Ne diyordu bu? Kulaklarımın uğultusundan işitemedim bile. Sen kızını hangi emeline ortak etmek için büyüttün onu hatırla önce. Benim güneşimi benden çalıp, kendisi gibi bir terörist yapmaktı tek hayali, gülcem pabuç bırakmadı ona...
" Baba dikkat et söylediklerine." Dedi gülce bu kez sesinde öfke barındırıyordu. " Sen beni terk ettin gittin, aylar sonra karışma geçip kimi hayatıma alacağıma karışamazsın baba.
" Gülce! Ne oluyor burada?" Sesin geldiği yöne döndük. Heh bir sen eksiktin tam oldu.
"Ooo kimler kimler buradaymış!" Dedi pislik. Süs köpeğini ilk kez bu kadar ciddi ve öfkeli görüyordum. Erhan'ı gözlerinden fışkıran ateş topuyla boğacak gibi bakıyor.

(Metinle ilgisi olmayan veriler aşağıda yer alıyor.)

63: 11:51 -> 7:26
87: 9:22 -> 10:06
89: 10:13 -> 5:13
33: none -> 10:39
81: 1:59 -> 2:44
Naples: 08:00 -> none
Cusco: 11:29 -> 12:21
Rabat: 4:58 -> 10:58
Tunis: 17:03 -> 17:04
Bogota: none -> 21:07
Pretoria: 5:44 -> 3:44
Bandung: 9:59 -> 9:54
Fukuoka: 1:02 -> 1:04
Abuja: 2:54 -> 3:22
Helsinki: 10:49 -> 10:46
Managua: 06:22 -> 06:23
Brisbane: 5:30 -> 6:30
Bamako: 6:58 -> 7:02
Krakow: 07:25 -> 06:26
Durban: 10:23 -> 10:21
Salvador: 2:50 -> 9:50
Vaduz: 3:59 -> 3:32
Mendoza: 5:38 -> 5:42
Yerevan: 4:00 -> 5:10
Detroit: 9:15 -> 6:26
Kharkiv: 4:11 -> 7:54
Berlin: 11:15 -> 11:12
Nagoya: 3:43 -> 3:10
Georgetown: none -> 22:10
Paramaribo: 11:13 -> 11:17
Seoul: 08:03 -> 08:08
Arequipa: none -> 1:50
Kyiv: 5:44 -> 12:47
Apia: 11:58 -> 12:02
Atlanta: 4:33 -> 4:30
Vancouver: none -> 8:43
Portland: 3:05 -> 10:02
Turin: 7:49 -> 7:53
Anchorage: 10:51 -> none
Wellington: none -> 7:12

Niye diye sorgulamadım. Erhan şahin ise karşısında ki elbette onu da öfkelendirecek bir bok yapmıştır.
Belki de niye diye sorgulamalıydım...
"Senin ne işin var lan burada?" Dedi süs köpeği benim az önce bıraktığım boğazına yapışarak. Müdahale etmedim, zevkle izlemeye koyuldum.
" Size ne oluyor bu gece, onur bırak öldüreceksin adamı nefes alamıyor." Dedi gülce şaşkınlığı bütün bir köyü ayaklandırabilecek kadardı.

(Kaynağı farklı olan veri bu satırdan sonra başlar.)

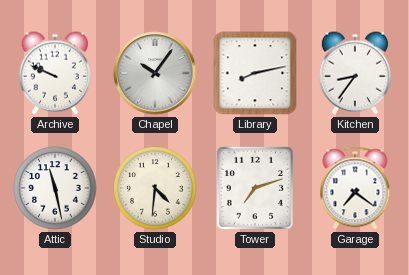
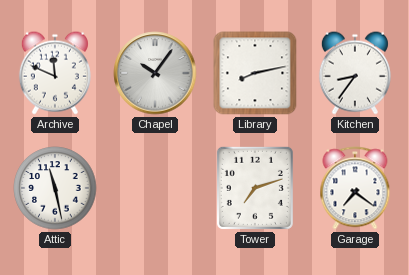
Archive: 9:49 -> 11:49
Studio: 4:31 -> none
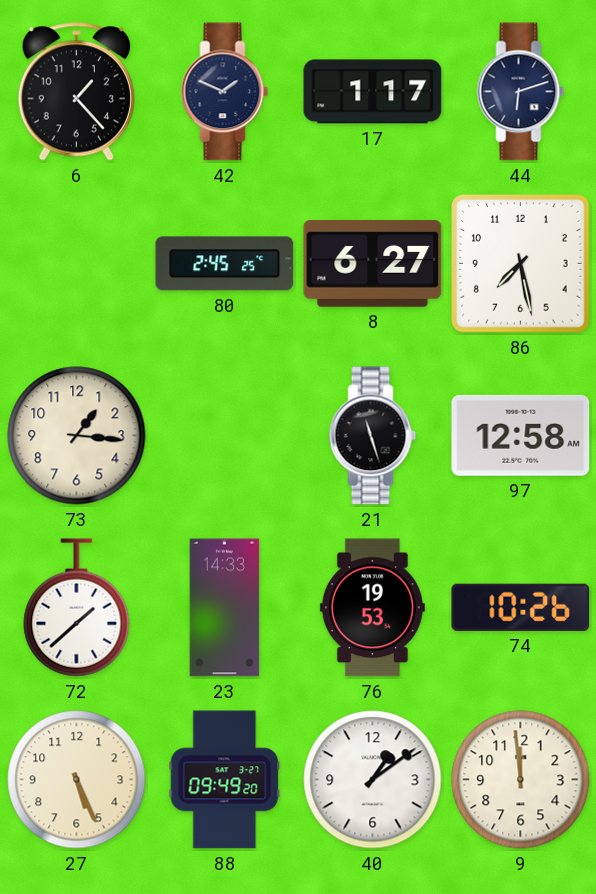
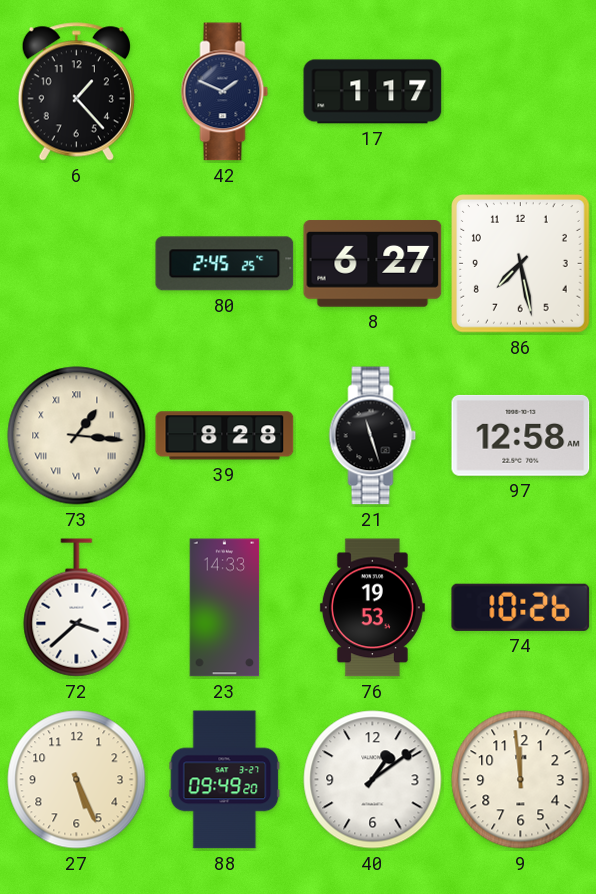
44: 6:12 -> none
73 numerals: Arabic -> Roman
39: none -> 8:28
72: 1:38 -> 3:38
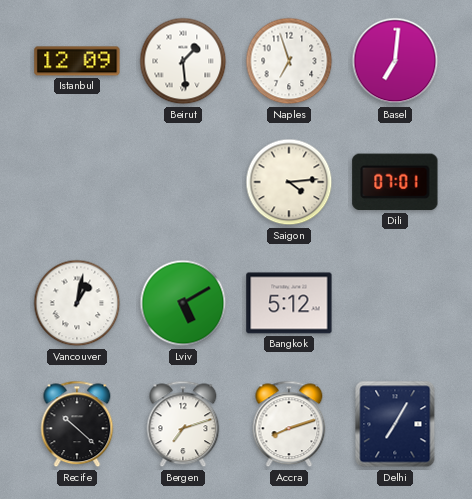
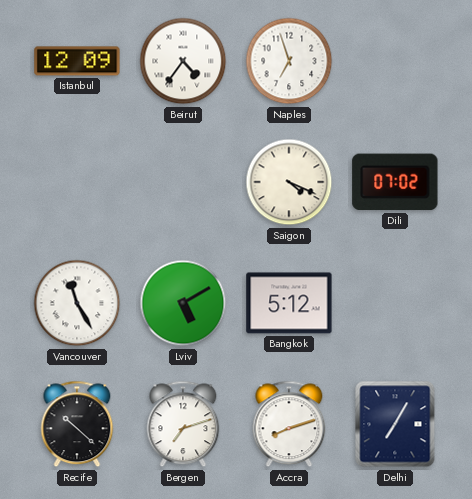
Beirut: 1:29 -> 4:36
Basel: 7:01 -> none
Saigon: 4:14 -> 4:19
Dili: 07:01 -> 07:02
Vancouver: 1:02 -> 11:25
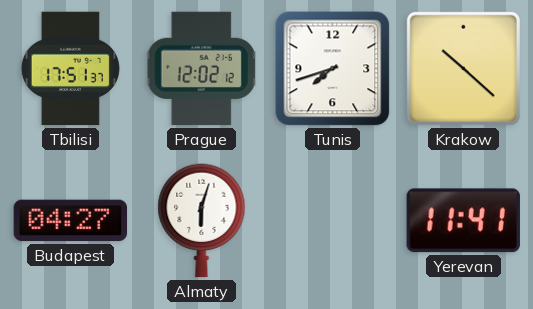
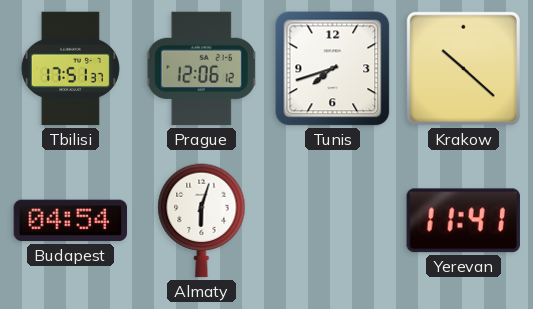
Prague: 12:02 -> 12:06
Budapest: 04:27 -> 04:54
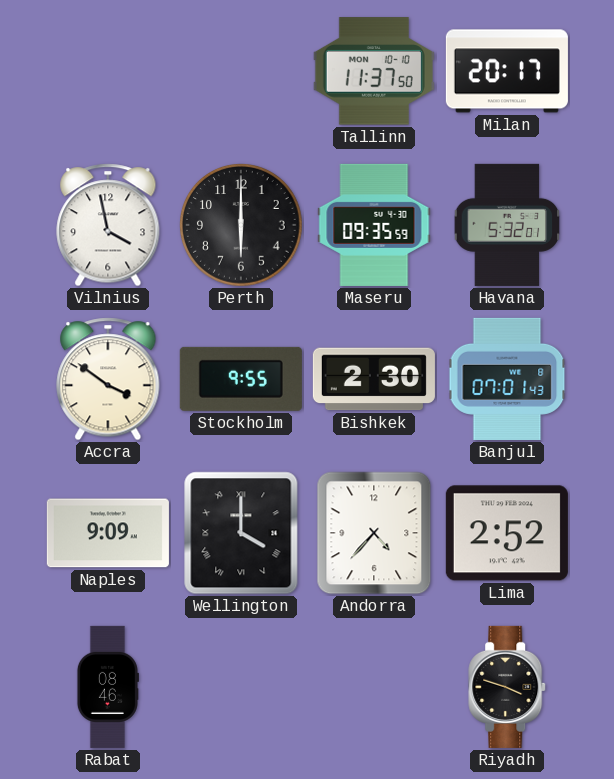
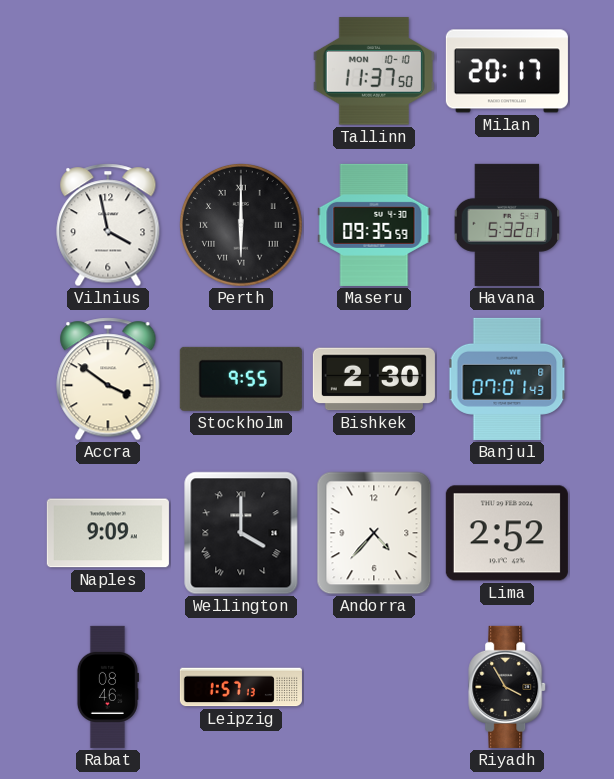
Perth numerals: Arabic -> Roman
Leipzig: none -> 1:57
Riyadh: 3:48 -> 3:55
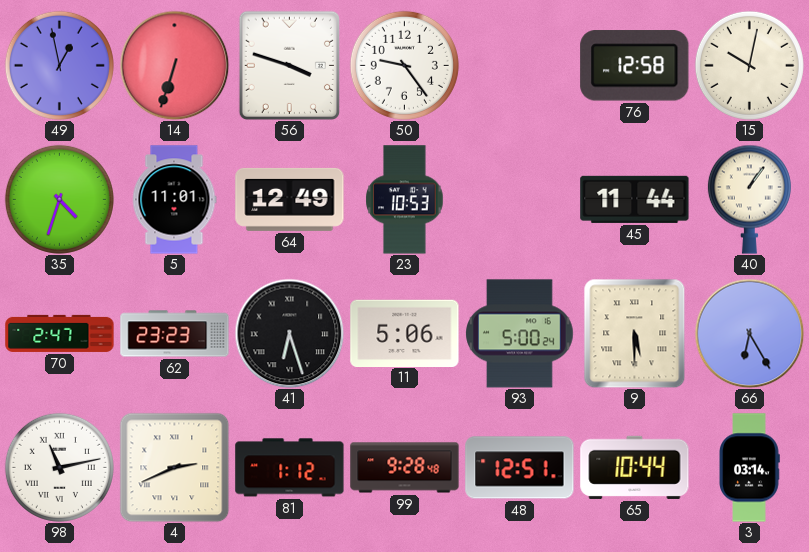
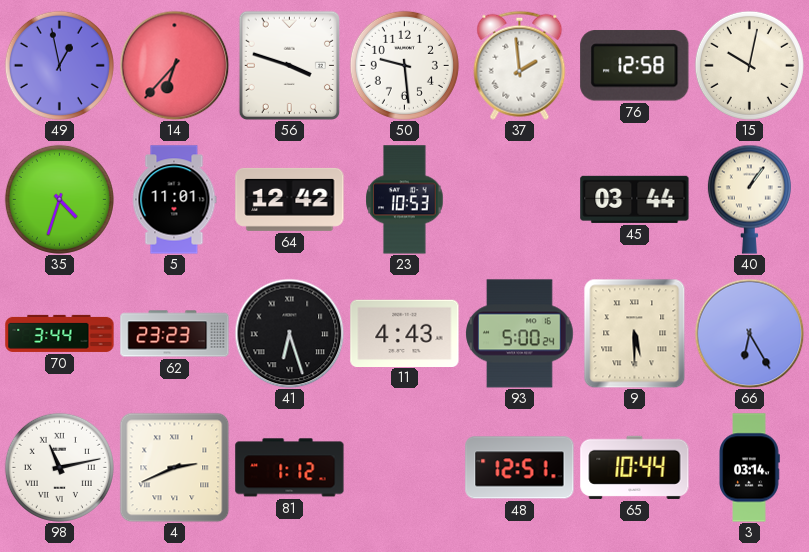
14: 6:33 -> 6:37
50: 9:24 -> 9:29
37: none -> 1:59
64: 12:49 -> 12:42
45: 11:44 -> 03:44
70: 2:47 -> 3:44
11: 5:06 -> 4:43
99: 9:28 -> none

"Bu şerefsiz varya gülce..." dedi devamı getirmedi veyahut getiremedi.
Devam etmediği o konu dikkatimi çekmiş olmalı, onlara doğru ilerledim.
Bilmediğim, bir işler mi dönüyordu?
" Ee devam etseydin, seni yağız çocuk seni. Evet dinliyoruz neyim varmış benim? " alayla gülüyordu, zafer kazanmış gibi. Canını aldığımda da böyle gülebilecek misin bakalım.
Süs köpeği beklemediğim bir hamle daha yaparak yumruğunu Erhan'ın yüzüne indirdi. Gülce Süs köpeğinin bu hamlesine karşılık onlara daha da yaklaşınca,belinden tutarak durdum onu.
"Bırak, karışma. " Dedim ruhsuzca.
Ne olduğuna anlam vermemesi benimde karışmamla onu olduğu yere çiviledi. Omuzlarıma...
Yere yığılan Erhan kendi çabasıyla dogrulmaya çalışıyordu, " Tamam gençler bu gece anlaşılan siz konuşmayacak, ve kızımı kafasında soru işaretleriyle bırakacaksınız. Dilerseniz ben sizin yerinize konuşayım." Dedi, olmayan 2 kuruşluk aklıyla bizimle oyun oynuyordu.
Süs köpeğini ne ile tehdit ediyor bu?
" Kes sesini aşağılık herif. " Dedi araya girdi Süs köpeği, gülceden bizden sakladığı her ne ise Erhan'ın tehdidi onu tedirgin etmişti.
" Yeter!"
" Yeter baba! Ne buraya bu saate ne yapmaya geldiğin umrumda, ne de söylediklerin. Git lütfen yalvarırım git, seni sonra arayacağım. " Dedi, öfkeli bir şekilde.
" Gülcem, güzel kızım. Çok kısa bir şey konuşmak için geldim buraya. Söyleyip gideceğim. İşlerim var" dedi yanımdaki Süs köpeğine ve bana bakarak. " çok işim var, ama bil ki; boşuna seni yalnız bırakıp uzaklara gitmedim. Haklı bir davam var, kazandığımda benimle gurur duyacaksın. Senden ricam 2 dakikanı bana ayırman söyleyeceklerim önemli. "
Süs köpeğiyle asla ortak bir noktam olamaz diye düşünürken, ikimizdende aynı anda histerik bir kahkaha koptu. Bu kahkahası nefret doluydu. Tıpkı benimkisi gibi.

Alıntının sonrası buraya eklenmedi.